Return, from the material below, each line in which "politika" occurs.

-- SOURCE INFORMATION follows --

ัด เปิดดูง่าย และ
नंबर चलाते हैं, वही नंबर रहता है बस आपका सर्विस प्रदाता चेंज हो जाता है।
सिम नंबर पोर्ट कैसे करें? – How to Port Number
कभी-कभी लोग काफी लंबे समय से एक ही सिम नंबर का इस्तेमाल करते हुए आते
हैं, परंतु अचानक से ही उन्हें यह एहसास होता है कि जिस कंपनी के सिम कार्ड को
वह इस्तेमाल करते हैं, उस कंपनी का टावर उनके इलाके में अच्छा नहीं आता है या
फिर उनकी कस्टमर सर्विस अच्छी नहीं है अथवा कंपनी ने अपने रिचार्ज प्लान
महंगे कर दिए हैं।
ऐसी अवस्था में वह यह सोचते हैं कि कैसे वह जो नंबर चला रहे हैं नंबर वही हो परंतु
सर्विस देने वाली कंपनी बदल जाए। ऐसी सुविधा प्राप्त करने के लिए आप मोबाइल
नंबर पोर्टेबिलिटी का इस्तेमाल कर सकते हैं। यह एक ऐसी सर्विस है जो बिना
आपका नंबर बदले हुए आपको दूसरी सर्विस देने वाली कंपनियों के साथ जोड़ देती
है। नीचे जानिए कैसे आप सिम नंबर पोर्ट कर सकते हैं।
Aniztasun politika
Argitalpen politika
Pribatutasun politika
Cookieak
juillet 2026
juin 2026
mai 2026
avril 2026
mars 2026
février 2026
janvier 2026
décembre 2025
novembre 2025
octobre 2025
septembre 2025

-- SOURCE INFORMATION concluded --
-- SOURCE INFORMATION follows --

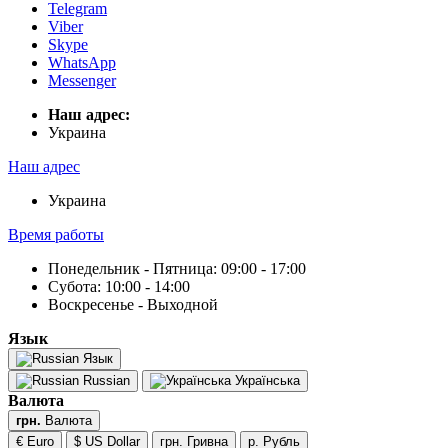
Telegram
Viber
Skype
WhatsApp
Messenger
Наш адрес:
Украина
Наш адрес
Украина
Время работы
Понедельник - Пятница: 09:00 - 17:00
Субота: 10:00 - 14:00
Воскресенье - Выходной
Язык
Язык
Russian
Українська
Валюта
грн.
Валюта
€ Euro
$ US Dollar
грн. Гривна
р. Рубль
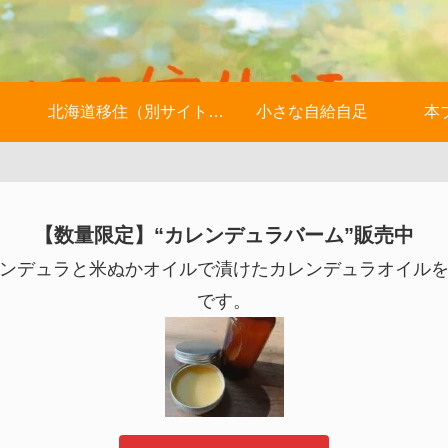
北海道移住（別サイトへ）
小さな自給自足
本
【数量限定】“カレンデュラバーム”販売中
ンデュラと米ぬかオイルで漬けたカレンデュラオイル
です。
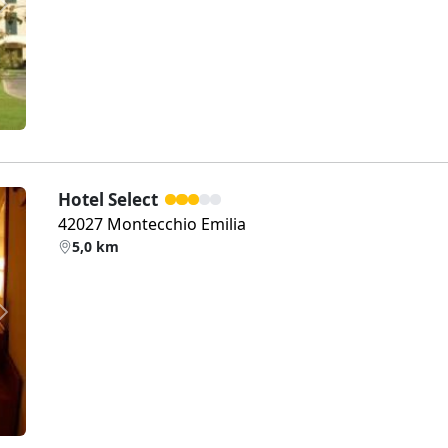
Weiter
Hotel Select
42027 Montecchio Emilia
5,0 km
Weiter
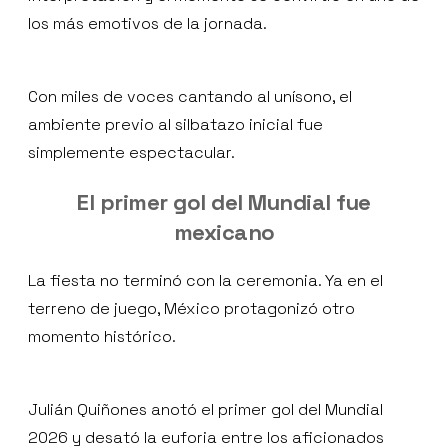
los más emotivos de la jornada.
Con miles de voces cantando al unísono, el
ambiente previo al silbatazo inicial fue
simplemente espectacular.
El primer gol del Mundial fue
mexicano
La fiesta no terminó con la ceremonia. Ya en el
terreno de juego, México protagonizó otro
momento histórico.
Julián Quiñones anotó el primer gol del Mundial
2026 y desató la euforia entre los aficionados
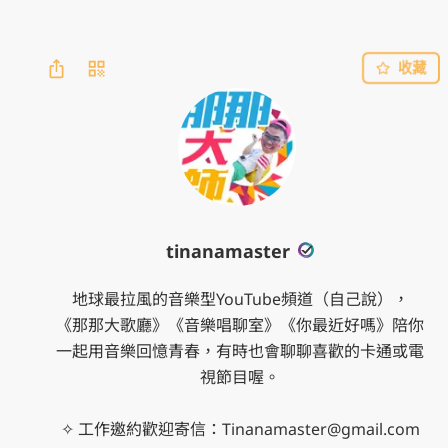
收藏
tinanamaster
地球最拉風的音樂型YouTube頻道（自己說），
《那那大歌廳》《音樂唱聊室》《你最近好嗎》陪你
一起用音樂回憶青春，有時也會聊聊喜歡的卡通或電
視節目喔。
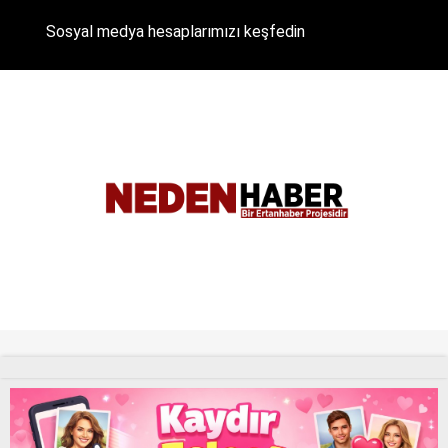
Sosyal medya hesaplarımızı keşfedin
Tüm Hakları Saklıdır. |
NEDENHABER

-- SOURCE INFORMATION concluded --

WRITTEN ANSWER –
Aniztasun politika
Argitalpen politika
Pribatutasun politika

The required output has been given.